##### Exercise data

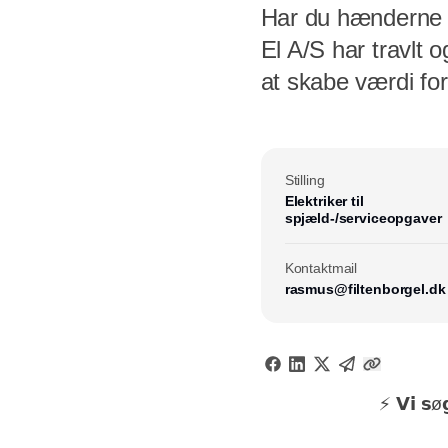
Har du hænderne sk
El A/S har travlt og s
at skabe værdi for vor
Stilling
Elektriker til
spjæld-/serviceopgaver
Kontaktmail
rasmus@filtenborgel.dk
⚡️ 𝗩𝗶 𝘀ø𝗴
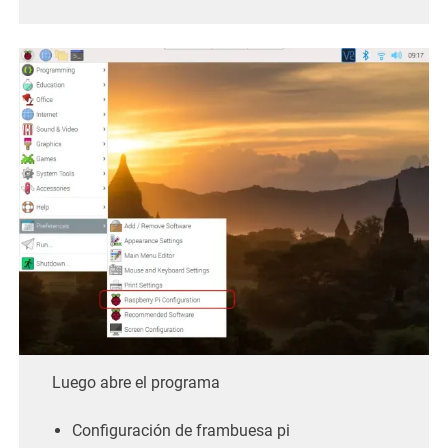
Luego abre el programa
Configuración de frambuesa pi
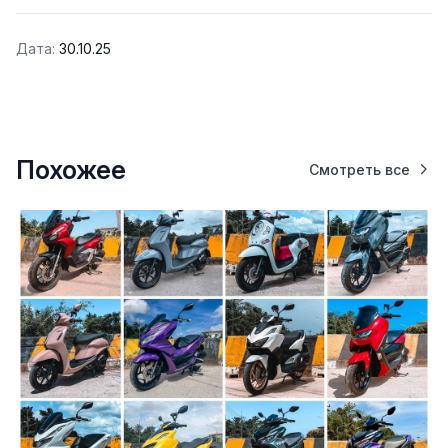
Дата:
30.10.25
Похожее
Смотреть все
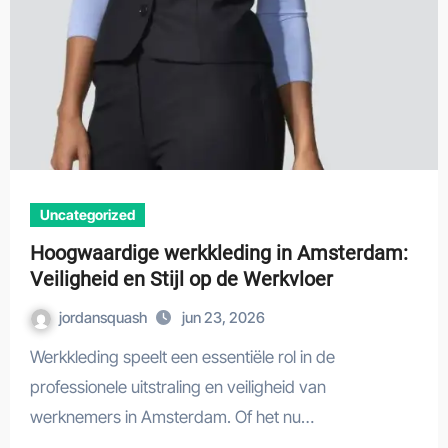
Uncategorized
Hoogwaardige werkkleding in Amsterdam:
Veiligheid en Stijl op de Werkvloer
jordansquash
jun 23, 2026
Werkkleding speelt een essentiële rol in de
professionele uitstraling en veiligheid van
werknemers in Amsterdam. Of het nu…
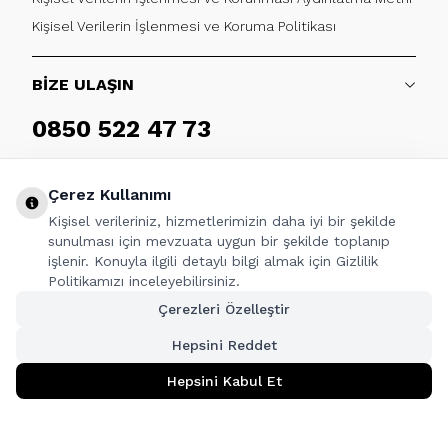
Kişisel Verilerin İşlenmesi ve Koruma Politikası
BİZE ULAŞIN
0850 522 47 73
Haftaiçi 09:00 - 17:30
Çerez Kullanımı
Kişisel verileriniz, hizmetlerimizin daha iyi bir şekilde
sunulması için mevzuata uygun bir şekilde toplanıp
işlenir. Konuyla ilgili detaylı bilgi almak için Gizlilik
TAKİP ET
Politikamızı inceleyebilirsiniz.
Çerezleri Özelleştir
Facebook
Twitter
Youtube
Instagram
Linkedin
Hepsini Reddet
Hepsini Kabul Et
T
-Soft
|
Premium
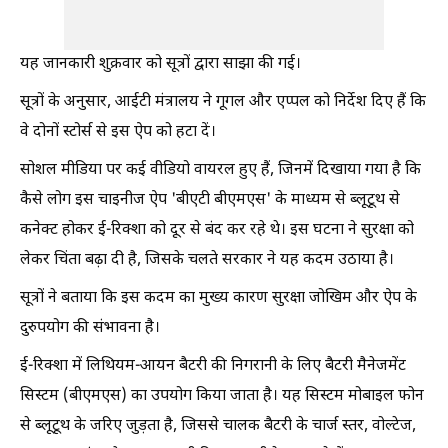
यह जानकारी शुक्रवार को सूत्रों द्वारा साझा की गई।
सूत्रों के अनुसार, आईटी मंत्रालय ने गूगल और एप्पल को निर्देश दिए हैं कि
वे दोनों स्टोर्स से इस ऐप को हटा दें।
सोशल मीडिया पर कई वीडियो वायरल हुए हैं, जिनमें दिखाया गया है कि
कैसे लोग इस चाइनीज ऐप 'बीएटी बीएमएस' के माध्यम से ब्लूटूथ से
कनेक्ट होकर ई-रिक्शा को दूर से बंद कर रहे थे। इस घटना ने सुरक्षा को
लेकर चिंता बढ़ा दी है, जिसके चलते सरकार ने यह कदम उठाया है।
सूत्रों ने बताया कि इस कदम का मुख्य कारण सुरक्षा जोखिम और ऐप के
दुरुपयोग की संभावना है।
ई-रिक्शा में लिथियम-आयन बैटरी की निगरानी के लिए बैटरी मैनेजमेंट
सिस्टम (बीएमएस) का उपयोग किया जाता है। यह सिस्टम मोबाइल फोन
से ब्लूटूथ के जरिए जुड़ता है, जिससे चालक बैटरी के चार्ज स्तर, वोल्टेज,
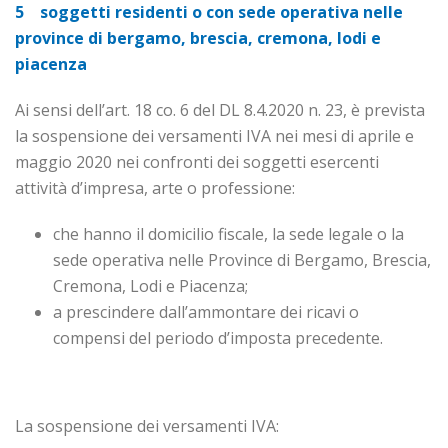
5 soggetti residenti o con sede operativa nelle
province di bergamo, brescia, cremona, lodi e
piacenza
Ai sensi dell’art. 18 co. 6 del DL 8.4.2020 n. 23, è prevista
la sospensione dei versamenti IVA nei mesi di aprile e
maggio 2020 nei confronti dei soggetti esercenti
attività d’impresa, arte o professione:
che hanno il domicilio fiscale, la sede legale o la
sede operativa nelle Province di Bergamo, Brescia,
Cremona, Lodi e Piacenza;
a prescindere dall’ammontare dei ricavi o
compensi del periodo d’imposta precedente.
La sospensione dei versamenti IVA:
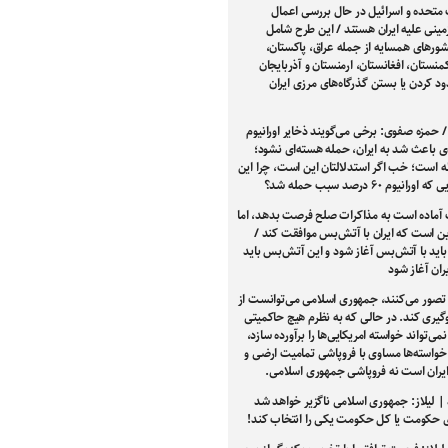
 متحده و اسرائیل در حال بررسی اعمال
مینی علیه ایران هستند / این طرح شامل
ور‌های همسایه از جمله عراق، پاکستان،
کمنستان، افغانستان، ارمنستان و آذربایجان
د کردن یا بستن گذرگاه‌های مرزی ایران
/ حمزه صفوی: برخی می‌گویند ذخایر اورانیوم
دی باعث شد به ایران، حمله هسته‌ای نشود؛
ه است؛ خب اگر استدلالتان این است، چرا این
رانیوم ۶۰ درصد سبب حمله شد؟
 آماده است به مذاکرات صلح فرصت بدهد، اما
ین است که ایران با آتش‌بس موافقت کند /
اید با آتش‌بس آغاز شود و این آتش‌بس باید
ران آغاز شود
تصور می‌کنند، جمهوری اسلامی می‌توانست از
یری کند. در حالی که به نظرم هیچ حاکمیتی
نمی‌تواند خواسته امریکایی‌ها را برآورده سازد،
خواسته‌ها مساوی با فروپاشی تمامیت ارضی و
ایران است نه فروپاشی جمهوری اسلامی.
 | لیلاز: جمهوری اسلامی ناگزیر خواهد شد
ی حکومت یا کل حکومت یکی را انتخاب کند!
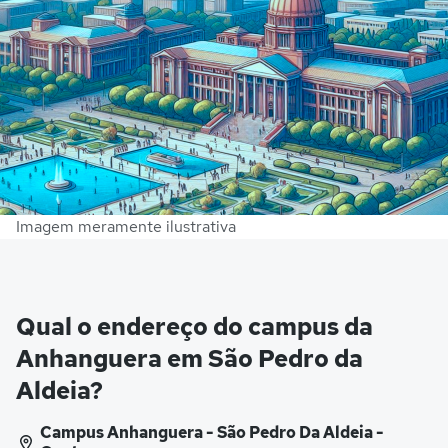
Imagem meramente ilustrativa
Qual o endereço do campus da
Anhanguera em São Pedro da
Aldeia?
Campus Anhanguera - São Pedro Da Aldeia -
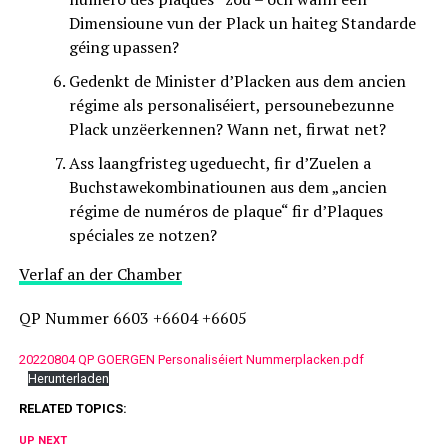
Dimensioune vun der Plack un haiteg Standarde
géing upassen?
Gedenkt de Minister d’Placken aus dem ancien
régime als personaliséiert, persounebezunne
Plack unzëerkennen? Wann net, firwat net?
Ass laangfristeg ugeduecht, fir d’Zuelen a
Buchstawekombinatiounen aus dem „ancien
régime de numéros de plaque“ fir d’Plaques
spéciales ze notzen?
Verlaf an der Chamber
QP Nummer 6603 +6604 +6605
20220804 QP GOERGEN Personaliséiert Nummerplacken.pdf
Herunterladen
RELATED TOPICS:
UP NEXT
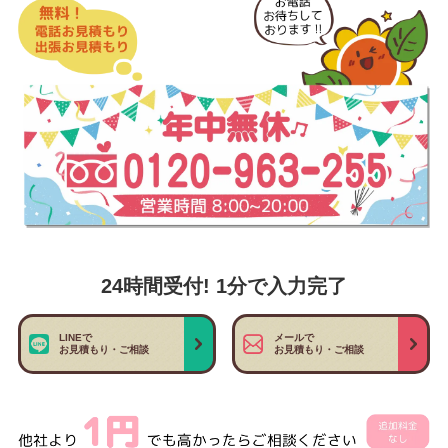
24時間受付! 1分で入力完了
LINEで
メールで
お見積もり・ご相談
お見積もり・ご相談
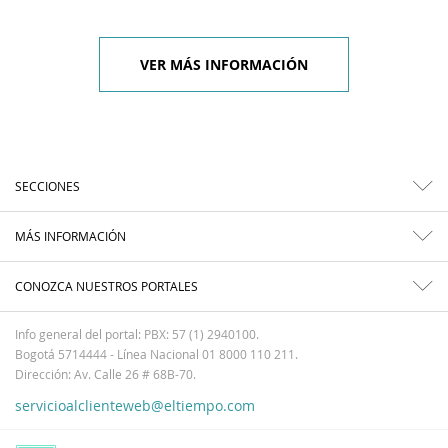
VER MÁS INFORMACIÓN
SECCIONES
MÁS INFORMACIÓN
CONOZCA NUESTROS PORTALES
Info general del portal: PBX: 57 (1) 2940100.
Bogotá 5714444 - Línea Nacional 01 8000 110 211.
Dirección: Av. Calle 26 # 68B-70.
servicioalclienteweb@eltiempo.com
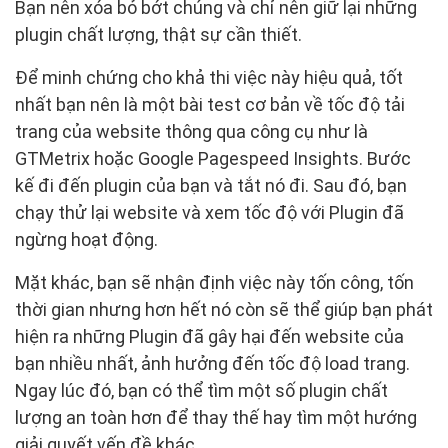
Bạn nên xóa bỏ bớt chúng và chỉ nên giữ lại những
plugin chất lượng, thật sự cần thiết.
Để minh chứng cho khả thi việc này hiệu quả, tốt
nhất bạn nên là một bài test cơ bản về tốc độ tải
trang của website thông qua công cụ như là
GTMetrix hoặc Google Pagespeed Insights. Bước
kế đi đến plugin của bạn và tắt nó đi. Sau đó, bạn
chạy thử lại website và xem tốc độ với Plugin đã
ngừng hoạt động.
Mặt khác, bạn sẽ nhận định việc này tốn công, tốn
thời gian nhưng hơn hết nó còn sẽ thể giúp bạn phát
hiện ra những Plugin đã gây hại đến website của
bạn nhiều nhất, ảnh hưởng đến tốc độ load trang.
Ngay lúc đó, bạn có thể tìm một số plugin chất
lượng an toàn hơn để thay thế hay tìm một hướng
giải quyết vến đề khác.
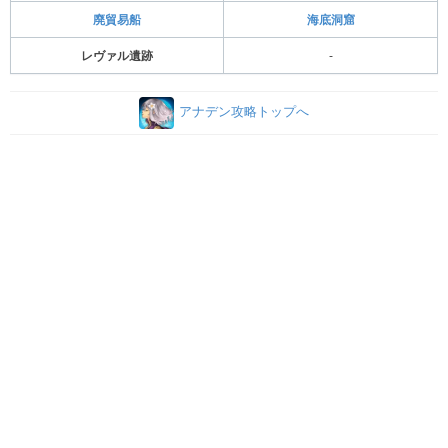
廃貿易船
海底洞窟
レヴァル遺跡
-
アナデン攻略トップへ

##########

How to complete this task »
The expected output is the exact run of lines from the one containing "Bạn nên xóa" through the final line of the data above, both ends included, with no pictures.

Written reply »
Bạn nên xóa bỏ bớt chúng và chỉ nên giữ lại những
plugin chất lượng, thật sự cần thiết.
Để minh chứng cho khả thi việc này hiệu quả, tốt
nhất bạn nên là một bài test cơ bản về tốc độ tải
trang của website thông qua công cụ như là
GTMetrix hoặc Google Pagespeed Insights. Bước
kế đi đến plugin của bạn và tắt nó đi. Sau đó, bạn
chạy thử lại website và xem tốc độ với Plugin đã
ngừng hoạt động.
Mặt khác, bạn sẽ nhận định việc này tốn công, tốn
thời gian nhưng hơn hết nó còn sẽ thể giúp bạn phát
hiện ra những Plugin đã gây hại đến website của
bạn nhiều nhất, ảnh hưởng đến tốc độ load trang.
Ngay lúc đó, bạn có thể tìm một số plugin chất
lượng an toàn hơn để thay thế hay tìm một hướng
giải quyết vến đề khác.
廃貿易船
海底洞窟
レヴァル遺跡
-
アナデン攻略トップへ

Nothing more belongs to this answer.